While a number of industry executives worried about what the loss of the LNG terminal would mean for electricity reliability in the winter, National Grid in its filing said the focus for this deal is on ensuring a reliable supply of heating fuel for the company’s 950,000 residential and business customers in Massachusetts. The agreement, the company said in a prepared statement, is the most viable option to meet peak gas demand through 2030 without building new gas infrastructure. The potential closure, the company told the DPU, threatened National Grid’s ability to reliably serve its existing gas-heat customers on high-demand days.


Constellation Energy's Mystic Generating Station is closing this year.David L. Ryan/Globe Staff

Constellation on Friday said the National Grid contract, along with “others that we hope to soon finalize,” will help ensure the Everett Marine Terminal, as the facility is known, continues to supply natural gas to New England, particularly on the coldest winter days.

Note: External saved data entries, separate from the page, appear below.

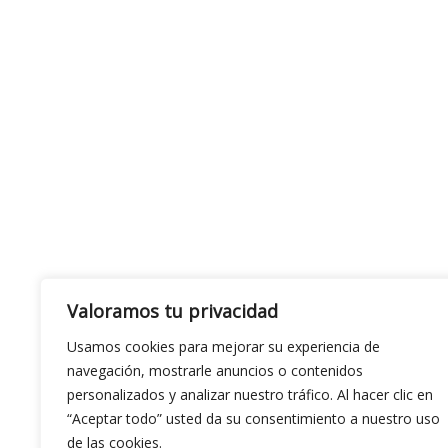
Valoramos tu privacidad
Usamos cookies para mejorar su experiencia de
navegación, mostrarle anuncios o contenidos
personalizados y analizar nuestro tráfico. Al hacer clic en
“Aceptar todo” usted da su consentimiento a nuestro uso
de las cookies.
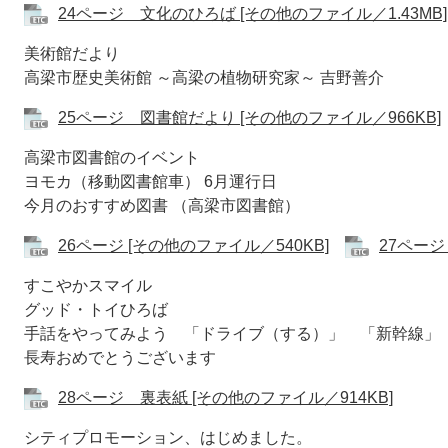
24ページ 文化のひろば [その他のファイル／1.43MB]
美術館だより
高梁市歴史美術館 ～高梁の植物研究家～ 吉野善介
25ページ 図書館だより [その他のファイル／966KB]
高梁市図書館のイベント
ヨモカ（移動図書館車） 6月運行日
今月のおすすめ図書 （高梁市図書館）
26ページ [その他のファイル／540KB]
27ページ
すこやかスマイル
グッド・トイひろば
手話をやってみよう 「ドライブ（する）」 「新幹線」
長寿おめでとうございます
28ページ 裏表紙 [その他のファイル／914KB]
シティプロモーション、はじめました。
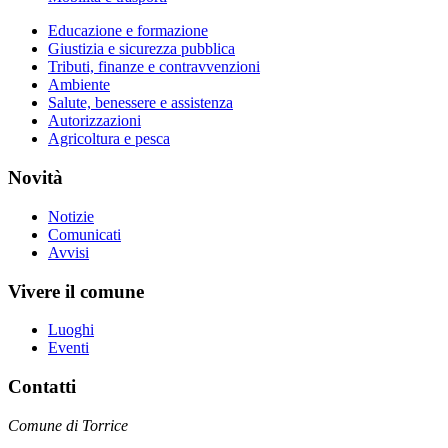
Educazione e formazione
Giustizia e sicurezza pubblica
Tributi, finanze e contravvenzioni
Ambiente
Salute, benessere e assistenza
Autorizzazioni
Agricoltura e pesca
Novità
Notizie
Comunicati
Avvisi
Vivere il comune
Luoghi
Eventi
Contatti
Comune di Torrice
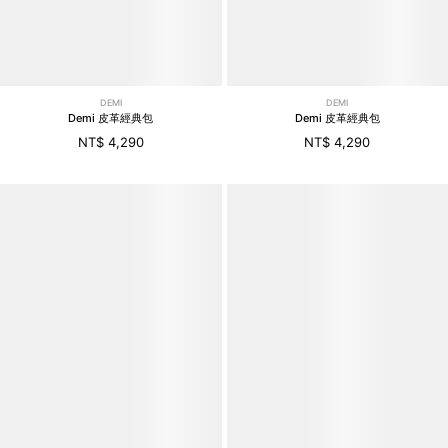
DEMI
DEMI
Demi 皮革經典包
Demi 皮革經典包
NT$ 4,290
NT$ 4,290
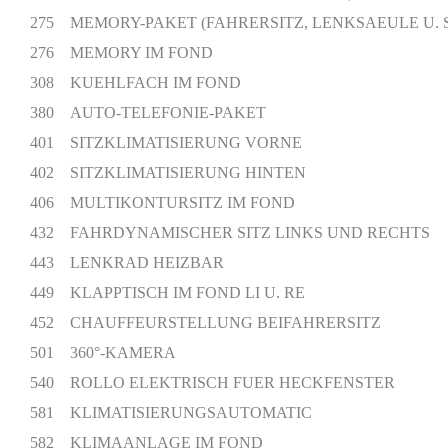
275 MEMORY-PAKET (FAHRERSITZ, LENKSAEULE U. S
276 MEMORY IM FOND
308 KUEHLFACH IM FOND
380 AUTO-TELEFONIE-PAKET
401 SITZKLIMATISIERUNG VORNE
402 SITZKLIMATISIERUNG HINTEN
406 MULTIKONTURSITZ IM FOND
432 FAHRDYNAMISCHER SITZ LINKS UND RECHTS
443 LENKRAD HEIZBAR
449 KLAPPTISCH IM FOND LI U. RE
452 CHAUFFEURSTELLUNG BEIFAHRERSITZ
501 360°-KAMERA
540 ROLLO ELEKTRISCH FUER HECKFENSTER
581 KLIMATISIERUNGSAUTOMATIC
582 KLIMAANLAGE IM FOND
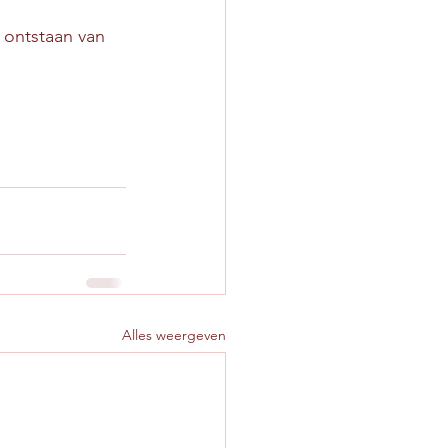
 ontstaan van 
Alles weergeven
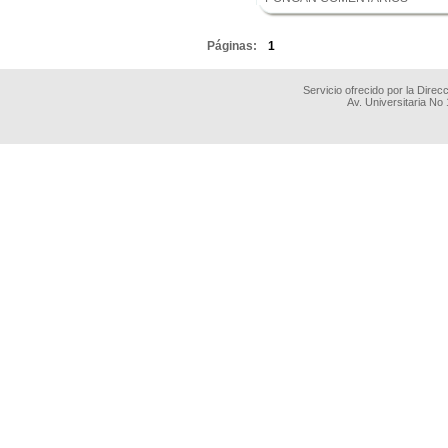
.
Páginas:
1
Servicio ofrecido por la Dire
Av. Universitaria No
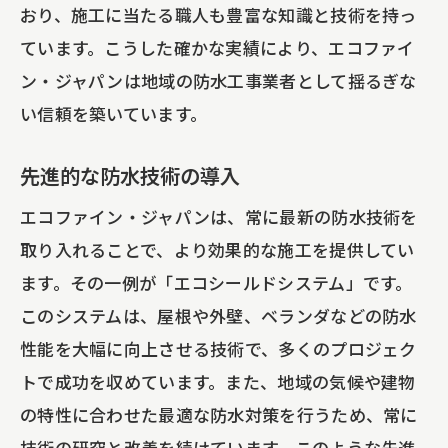
おり、施工に当たる職人も豊富な知識と技術を持っ
ています。こうした確かな実績により、エコファイ
ン・ジャパンは地域の防水工事業者として揺るぎな
い信頼を築いています。
先進的な防水技術の導入
エコファイン・ジャパンは、常に最新の防水技術を
取り入れることで、より効果的な施工を提供してい
ます。その一例が「エコシールドシステム」です。
このシステムは、屋根や外壁、ベランダなどの防水
性能を大幅に向上させる技術で、多くのプロジェク
トで成功を収めています。また、地域の気候や建物
の特性に合わせた最適な防水対策を行うため、常に
技術の研究と改善を続けています。このような先進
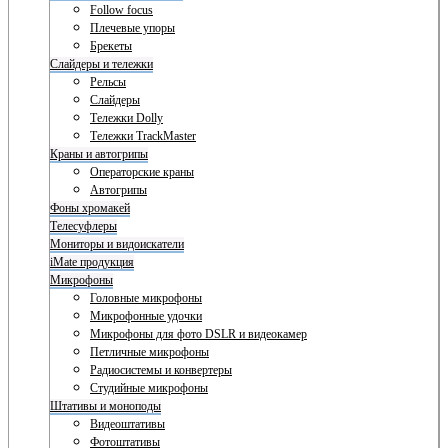
Follow focus
Плечевые упоры
Брекеты
Слайдеры и тележки
Рельсы
Слайдеры
Тележки Dolly
Тележки TrackMaster
Краны и автогрипы
Операторские краны
Автогрипы
Фоны хромакей
Телесуфлеры
Мониторы и видоискатели
iMate продукция
Микрофоны
Головные микрофоны
Микрофонные удочки
Микрофоны для фото DSLR и видеокамер
Петличные микрофоны
Радиосистемы и конвертеры
Студийные микрофоны
Штативы и моноподы
Видеоштативы
Фотоштативы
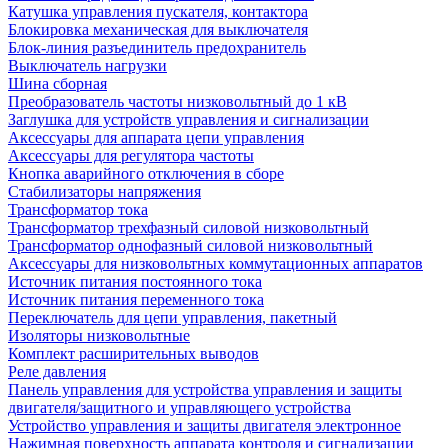
Катушка управления пускателя, контактора
Блокировка механическая для выключателя
Блок-линия разъединитель предохранитель
Выключатель нагрузки
Шина сборная
Преобразователь частоты низковольтный до 1 кВ
Заглушка для устройств управления и сигнализации
Аксессуары для аппарата цепи управления
Аксессуары для регулятора частоты
Кнопка аварийного отключения в сборе
Стабилизаторы напряжения
Трансформатор тока
Трансформатор трехфазный силовой низковольтный
Трансформатор однофазный силовой низковольтный
Аксессуары для низковольтных коммутационных аппаратов
Источник питания постоянного тока
Источник питания переменного тока
Переключатель для цепи управления, пакетный
Изоляторы низковольтные
Комплект расширительных выводов
Реле давления
Панель управления для устройства управления и защиты
двигателя/защитного и управляющего устройства
Устройство управления и защиты двигателя электронное
Нажимная поверхность аппарата контроля и сигнализации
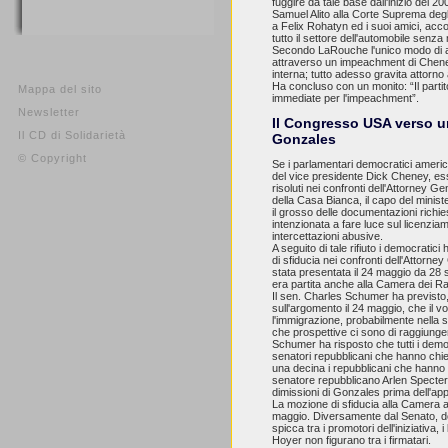
fuggire da tale base dall'inizio del 2
Samuel Alito alla Corte Suprema degli
a Felix Rohatyn ed i suoi amici, acc
tutto il settore dell'automobile senza
Secondo LaRouche l'unico modo di arri
attraverso un impeachment di Cheney
interna; tutto adesso gravita attorno
Ha concluso con un monito: “Il partit
Mappa del sito
immediate per l'impeachment”.
Newsletter
Il Congresso USA verso un
Il CD di Solidarietà
Gonzales
© Copyright
Se i parlamentari democratici ameri
del vice presidente Dick Cheney, es
risoluti nei confronti dell'Attorney 
della Casa Bianca, il capo del minister
il grosso delle documentazioni richi
intenzionata a fare luce sul licenzi
intercettazioni abusive.
A seguito di tale rifiuto i democratici
di sfiducia nei confronti dell'Attorn
stata presentata il 24 maggio da 28 s
era partita anche alla Camera dei R
Il sen. Charles Schumer ha previsto
sull'argomento il 24 maggio, che il vo
l'immigrazione, probabilmente nella 
che prospettive ci sono di raggiunger
Schumer ha risposto che tutti i demo
senatori repubblicani che hanno chies
una decina i repubblicani che hanno 
senatore repubblicano Arlen Specter h
dimissioni di Gonzales prima dell'ap
La mozione di sfiducia alla Camera av
maggio. Diversamente dal Senato, d
spicca tra i promotori dell'iniziativa
Hoyer non figurano tra i firmatari.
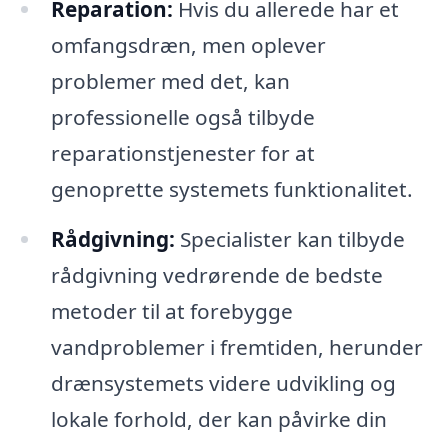
Reparation:
Hvis du allerede har et
omfangsdræn, men oplever
problemer med det, kan
professionelle også tilbyde
reparationstjenester for at
genoprette systemets funktionalitet.
Rådgivning:
Specialister kan tilbyde
rådgivning vedrørende de bedste
metoder til at forebygge
vandproblemer i fremtiden, herunder
drænsystemets videre udvikling og
lokale forhold, der kan påvirke din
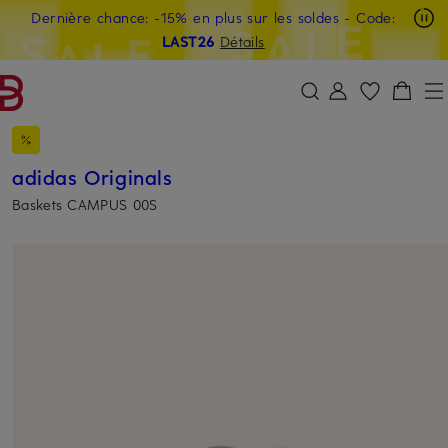
Dernière chance: -15% en plus sur les soldes
- Code:
PASSER AU CONTENU PRINCIPAL
PASSER AU CHAMP DE RECHERCH
LAST26
Détails
adidas Originals
Baskets CAMPUS 00S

Constellation urged an expeditious review by DPU to help protect 60 jobs at the terminal and provide natural gas and reliable electricity “that is needed during this region’s transition to clean energy.”

Then on Saturday, an Eversource spokesman confirmed that his company would be filing its own contracts on Monday with the LNG terminal for DPU approval. While he didn’t share the details, he provided a corporate statement saying these contracts are essential to ensuring reliability during the coldest times of the year, while serving “as a bridge to the clean energy future.”

Dan Dolan, head of the New England Power Generators Association, praised the National Grid deal, saying it marks the end of electric ratepayer subsidies for the Mystic plant and it ensures that Mystic, the largest fossil fuel-fired power plant in New England, retires on time as planned. While Dolan said the regional electric grid’s power plants can maintain fuel reliability without needing the LNG, it became clear that some steps needed to be taken to protect heating customers.